Jak się okazuje i można się było domyślić, liderem obniżek jest Tesla, której to auta od lipca 2022 roku potaniały aż o 19,9%. To ogromna różnica. 1/5 ceny to redukcja na którą po pierwsze nie zdecydował się żaden inny producent, a po drugie to narzędzie które wytrąciło oręż konkurencji w walce o palmę pierwszeństwa na rynku EV.
Z firm które również obniżyły swoje ceny, mamy jeszcze japońską Hondę i chińskie Gelly. Te firmy zastosowały odpowiednio obniżki równe 2,6 oraz 2,4%. To właściwie kosmetyczne zmiany, jednak w dobrym kierunku.
Jak się okazuje reszta stawki albo nie zmieniła swoich cen, albo drastycznie je podniosła.
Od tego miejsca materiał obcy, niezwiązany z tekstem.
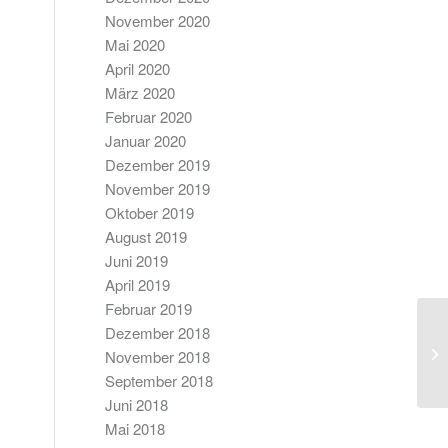
November 2020
Mai 2020
April 2020
März 2020
Februar 2020
Januar 2020
Dezember 2019
November 2019
Oktober 2019
August 2019
Juni 2019
April 2019
Februar 2019
Dezember 2018
Zu
November 2018
Be
September 2018
Juni 2018
Mai 2018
Mamy więc Teslę z redukcją ceny na poziomie 20%, a z drugiej strony producentów niemieckich, którzy nie wiem na co liczą, podnosząc swoje ceny odpowiednio:
BMW + 10,8%
Volkswagen Group + 14,2%
Mercedes + 18,8%
Inni jak Grupa Stellantis również podnieśli ceny ale tu podwyżka była niewielka bo „zaledwie” 3,7 procentowa.
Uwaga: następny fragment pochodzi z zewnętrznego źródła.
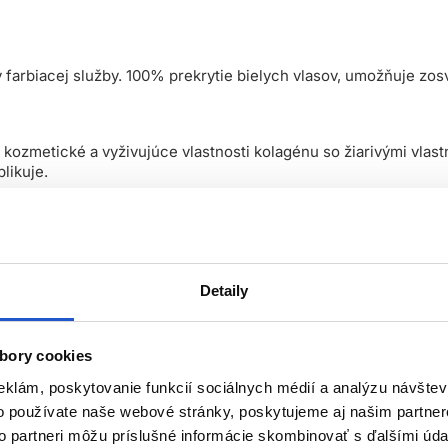
 farbiacej služby. 100% prekrytie bielych vlasov, umožňuje zosv
ozmetické a vyživujúce vlastnosti kolagénu so žiarivými vlast
likuje.
Detaily
bory cookies
eklám, poskytovanie funkcií sociálnych médií a analýzu návšte
o používate naše webové stránky, poskytujeme aj našim partner
álmi
to partneri môžu príslušné informácie skombinovať s ďalšími údaj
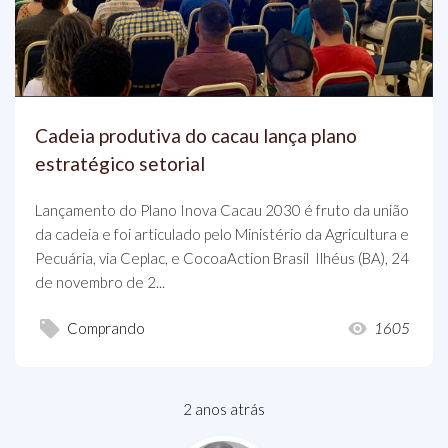
Cadeia produtiva do cacau lança plano
estratégico setorial
Lançamento do Plano Inova Cacau 2030 é fruto da união
da cadeia e foi articulado pelo Ministério da Agricultura e
Pecuária, via Ceplac, e CocoaAction Brasil Ilhéus (BA), 24
de novembro de 2...
Comprando
1605
2 anos atrás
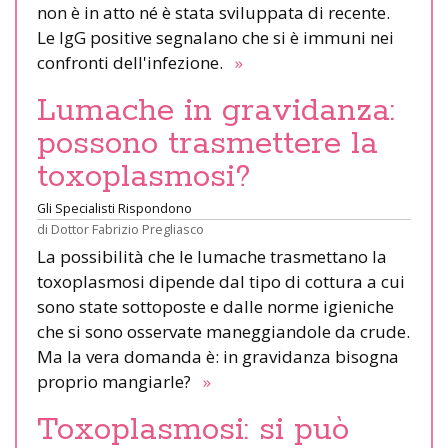
non è in atto né è stata sviluppata di recente.
Le IgG positive segnalano che si è immuni nei
confronti dell'infezione.
»
Lumache in gravidanza:
possono trasmettere la
toxoplasmosi?
Gli Specialisti Rispondono
di
Dottor Fabrizio Pregliasco
La possibilità che le lumache trasmettano la
toxoplasmosi dipende dal tipo di cottura a cui
sono state sottoposte e dalle norme igieniche
che si sono osservate maneggiandole da crude.
Ma la vera domanda è: in gravidanza bisogna
proprio mangiarle?
»
Toxoplasmosi: si può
Widocznie europejscy producenci niczego się nie nauczyli. Dziś nie wystarczy mieć gwiazdę na masce, czy być Niemieckim znanym producentem aby dyktować chore ceny za swoje samochody.
Przy takiej polityce nie wróżę starym producentom świetlanej przyszłości. Może się okazać, że rynek zostanie podzielony przez amerykańską Teslę i chińskich producentów, którzy coraz śmielej sobie poczynają w Europie. Jeśli miałbym wybrać auto za 400-450 tysięcy złotych i miałaby to nie być Tesla, to patrząc na ofertę, zdecydowanie ciekawe wydaje się NIO ET7.
Auto nie tak nudne jak Audi czy BMW, które niczym specjalnym się nie wyróżniają. NIO ET7 to kawał auta z baterią 100 kWh i dodatkowo naszpikowane najnowszymi rozwiązaniami z zakresu elektroniki użytkowej. To nie ten sam chińczyk, którego mogliśmy oglądać 10 czy 15 lat temu, źle wykonany i zawodny. Dzisiejsze chińskie auta to inna liga, mogąca spokojnie stanąć w szranki z Audi czy Mercedesem.
Myślę, że Europa naprawdę powinna się przeorganizować i zastanowić nad swoją produkcją i cenami, bo z tym co oferuje dziś daleko nie zajedzie, szczególnie na prądzie...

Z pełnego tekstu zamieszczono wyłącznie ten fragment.